Former SAS soldier facing jail for string of child rapes on girls as young as four
Last updated at 2:41 PM on 19th November 2011
A former SAS soldier who served in Iraq and Afghanistan has been convicted of a string of horrific sex crimes against children.
Ian Tuckley, 32, from Hereford, was found guilty of abusing two young girls over a number of years.
The twice-divorced father of two, was convicted of 15 offences, including rape, following a trial lasting almost three weeks.
Jurors at Worcester Crown court found him guilty of raping and assaulting a girl aged between six and nine years old from 2006 to 2009.
He was also convicted of six counts of rape and four counts of indecent assault against another victim between 1996 and 2007, when the girl was aged between four and 15 years old.
Tuckley, of Farran Avenue, Credenhill, who served with the Royal Welsh Regiment and the SAS, lured one victim to his bedroom by promising to show her one of his guns before raping her, according to prosecutors.
On one occasion, he offered one of his two alleged victims sweets in exchange for sexual acts.
Tuckley was convicted alongside his brother-in-law, Martin Finney, from Walsall, West Midlands.
Finney, a paramedic, of Lord Street, was found guilty of 17 offences against one of Tuckley’s victims.
The 40-year-old was convicted of three counts of indecent assault, 12 counts of rape, and one count of assault by penetration.
He was also found guilty of one count of administering Entinox gas with intent to engage in sexual activity.
Jurors took 11 hours to convict the men, who had denied the charges.
Both were arrested in October last year after a complaint by one of the victims. They were brought to trial following a joint investigation by West Midlands Police and West Mercia Police.

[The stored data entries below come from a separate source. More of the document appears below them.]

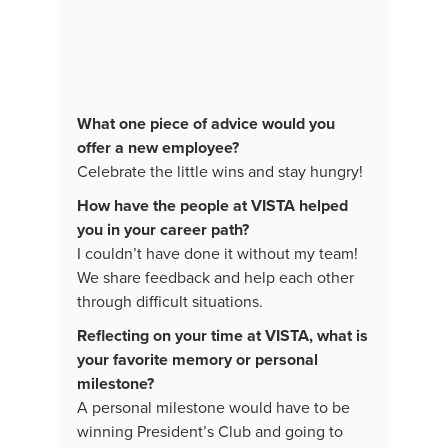
What one piece of advice would you
offer a new employee?
Celebrate the little wins and stay hungry!
How have the people at VISTA helped
you in your career path?
I couldn’t have done it without my team!
We share feedback and help each other
through difficult situations.
Reflecting on your time at VISTA, what is
your favorite memory or personal
milestone?
A personal milestone would have to be
winning President’s Club and going to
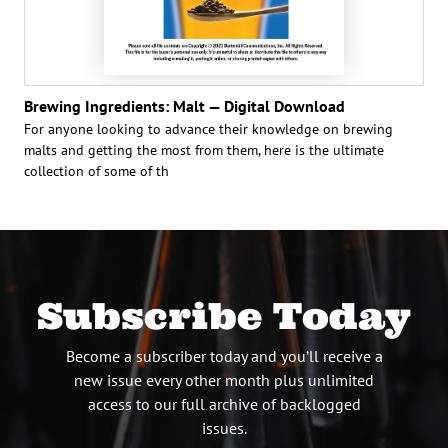
Brewing Ingredients: Malt — Digital Download
For anyone looking to advance their knowledge on brewing
malts and getting the most from them, here is the ultimate
collection of some of th
Subscribe Today
Become a subscriber today and you’ll receive a
new issue every other month plus unlimited
access to our full archive of backlogged
issues.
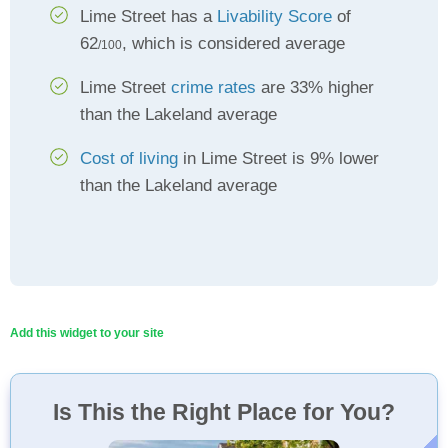
Lime Street has a
Livability Score
of
62
, which is considered average
/100
Lime Street
crime rates
are 33% higher
than the Lakeland average
Cost of living
in Lime Street is 9% lower
than the Lakeland average
Add this widget to your site
Is This the Right Place for You?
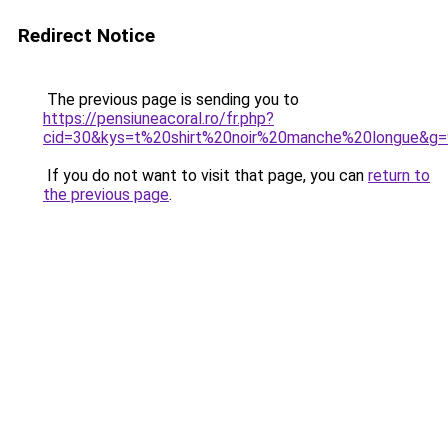
Redirect Notice
The previous page is sending you to
https://pensiuneacoral.ro/fr.php?
cid=30&kys=t%20shirt%20noir%20manche%20longue&g=
If you do not want to visit that page, you can
return to
the previous page
.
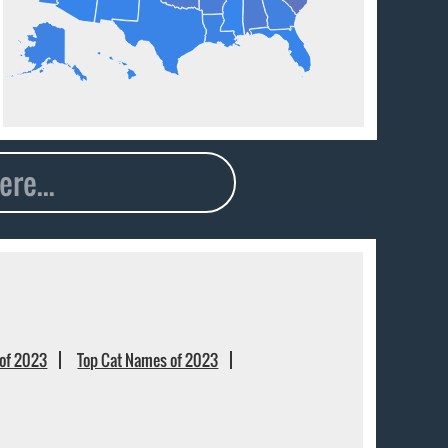
of 2023
Top Cat Names of 2023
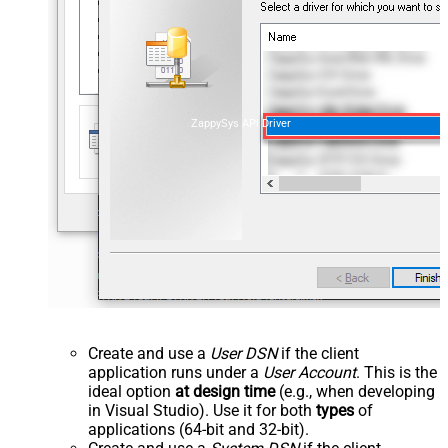
ZappySys API Driver
Create and use a
User DSN
if the client
application runs under a
User Account
. This is the
ideal option
at design time
(e.g., when developing
in Visual Studio). Use it for both
types
of
applications (64-bit and 32-bit).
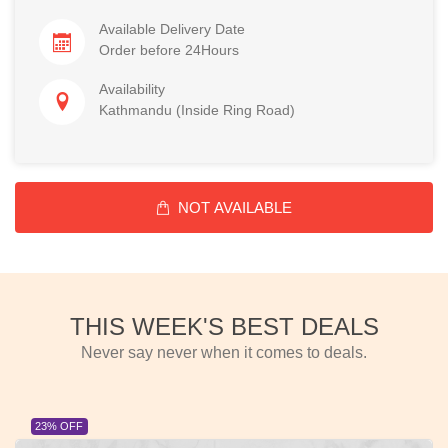
Available Delivery Date
Order before 24Hours
Availability
Kathmandu (Inside Ring Road)
NOT AVAILABLE
THIS WEEK'S BEST DEALS
Never say never when it comes to deals.
23% OFF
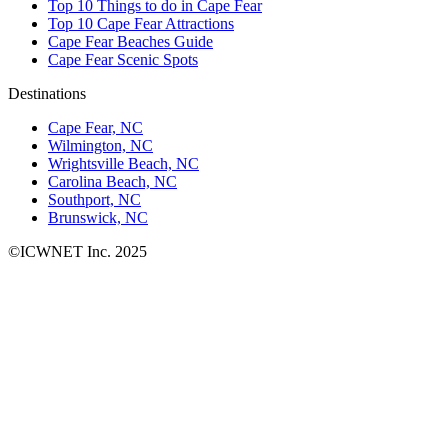
Top 10 Things to do in Cape Fear
Top 10 Cape Fear Attractions
Cape Fear Beaches Guide
Cape Fear Scenic Spots
Destinations
Cape Fear, NC
Wilmington, NC
Wrightsville Beach, NC
Carolina Beach, NC
Southport, NC
Brunswick, NC
©ICWNET Inc. 2025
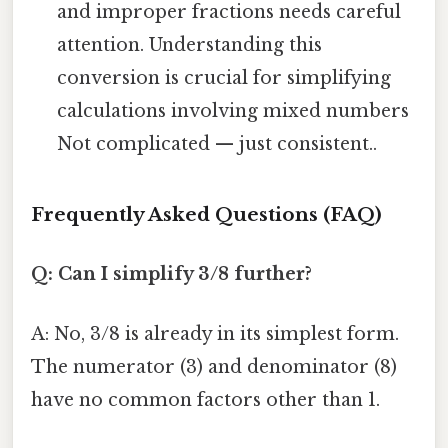
and improper fractions needs careful
attention. Understanding this
conversion is crucial for simplifying
calculations involving mixed numbers
Not complicated — just consistent..
Frequently Asked Questions (FAQ)
Q: Can I simplify 3/8 further?
A: No, 3/8 is already in its simplest form.
The numerator (3) and denominator (8)
have no common factors other than 1.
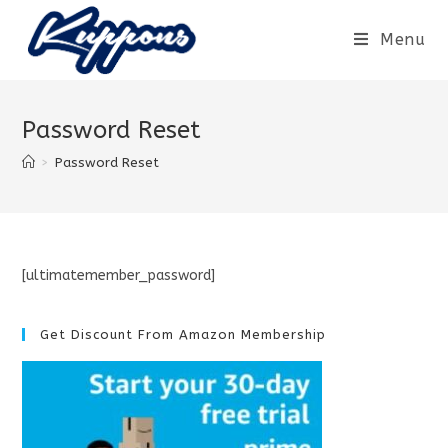
Menu
Password Reset
>
Password Reset
[ultimatemember_password]
Get Discount From Amazon Membership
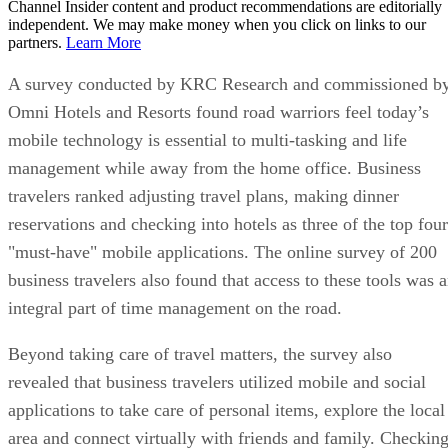
Channel Insider content and product recommendations are editorially
independent. We may make money when you click on links to our
partners.
Learn More
A survey conducted by KRC Research and commissioned b
Omni Hotels and Resorts found road warriors feel today’s
mobile technology is essential to multi-tasking and life
management while away from the home office. Business
travelers ranked adjusting travel plans, making dinner
reservations and checking into hotels as three of the top four
"must-have" mobile applications. The online survey of 200
business travelers also found that access to these tools was 
integral part of time management on the road.
Beyond taking care of travel matters, the survey also
revealed that business travelers utilized mobile and social
applications to take care of personal items, explore the local
area and connect virtually with friends and family. Checkin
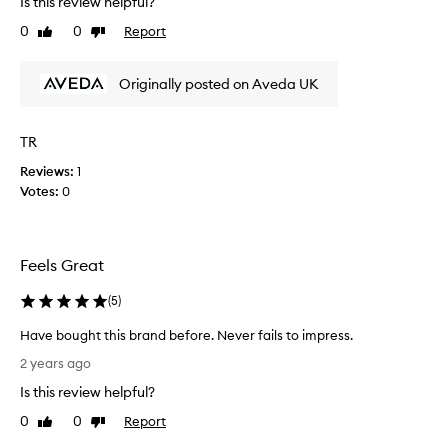
Is this review helpful?
e
o
0
0
Report
r
Like
Dislike
n
review
review
a
g
l
f
Originally posted on Aveda UK
o
i
n
n
g
e
TR
b
h
r
Reviews:
1
a
e
Votes:
0
i
a
r
k
a
t
n
Feels Great
r
d
i
t
(
5
)
e
h
d
i
Have bought this brand before. Never fails to impress.
i
s
H
2 years ago
t
s
a
a
Is this review helpful?
h
v
g
a
e
0
0
Report
Like
Dislike
a
m
b
review
review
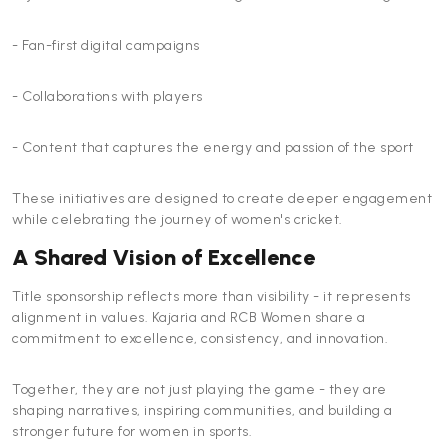
- Fan-first digital campaigns
- Collaborations with players
- Content that captures the energy and passion of the sport
These initiatives are designed to create deeper engagement
while celebrating the journey of women's cricket.
A Shared Vision of Excellence
Title sponsorship reflects more than visibility - it represents
alignment in values. Kajaria and RCB Women share a
commitment to excellence, consistency, and innovation.
Together, they are not just playing the game - they are
shaping narratives, inspiring communities, and building a
stronger future for women in sports.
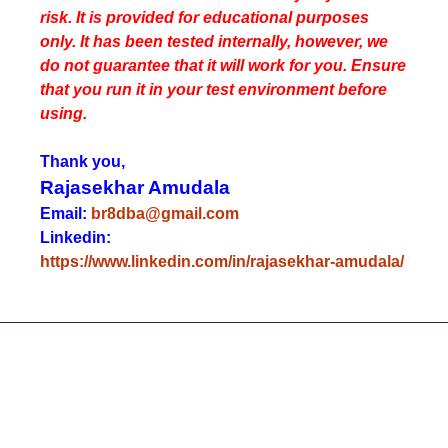
risk. It is provided for educational purposes
only. It has been tested internally, however, we
do not guarantee that it will work for you. Ensure
that you run it in your test environment before
using.
Thank you,
Rajasekhar Amudala
Email:
br8dba@gmail.com
Linkedin:
https://www.linkedin.com/in/rajasekhar-amudala/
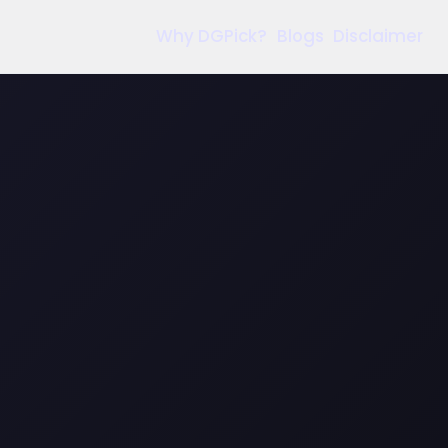
Why DGPick?
Blogs
Disclaimer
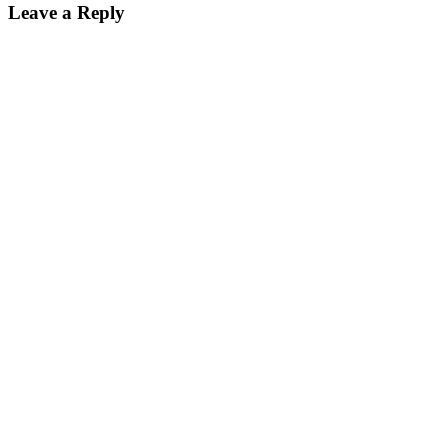
Leave a Reply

Detective Sergeant Tim Powell, from West Mercia Police’s territorial policing unit in Herefordshire, said: ‘We are satisfied with today’s verdict and are very pleased that Ian Tuckley will now serve a significant custodial sentence.
‘It is reassuring to know that he is now likely to remain in prison for a considerable period of time and that the danger he posed has ended.
‘This case was a complicated one to investigate and I cannot praise the young victims and their families highly enough for their bravery and determination during the course of our investigation.
‘I would personally like to thank the victims and those that supported them for the patience and dignity they have shown through what has been a long and complex criminal justice process.’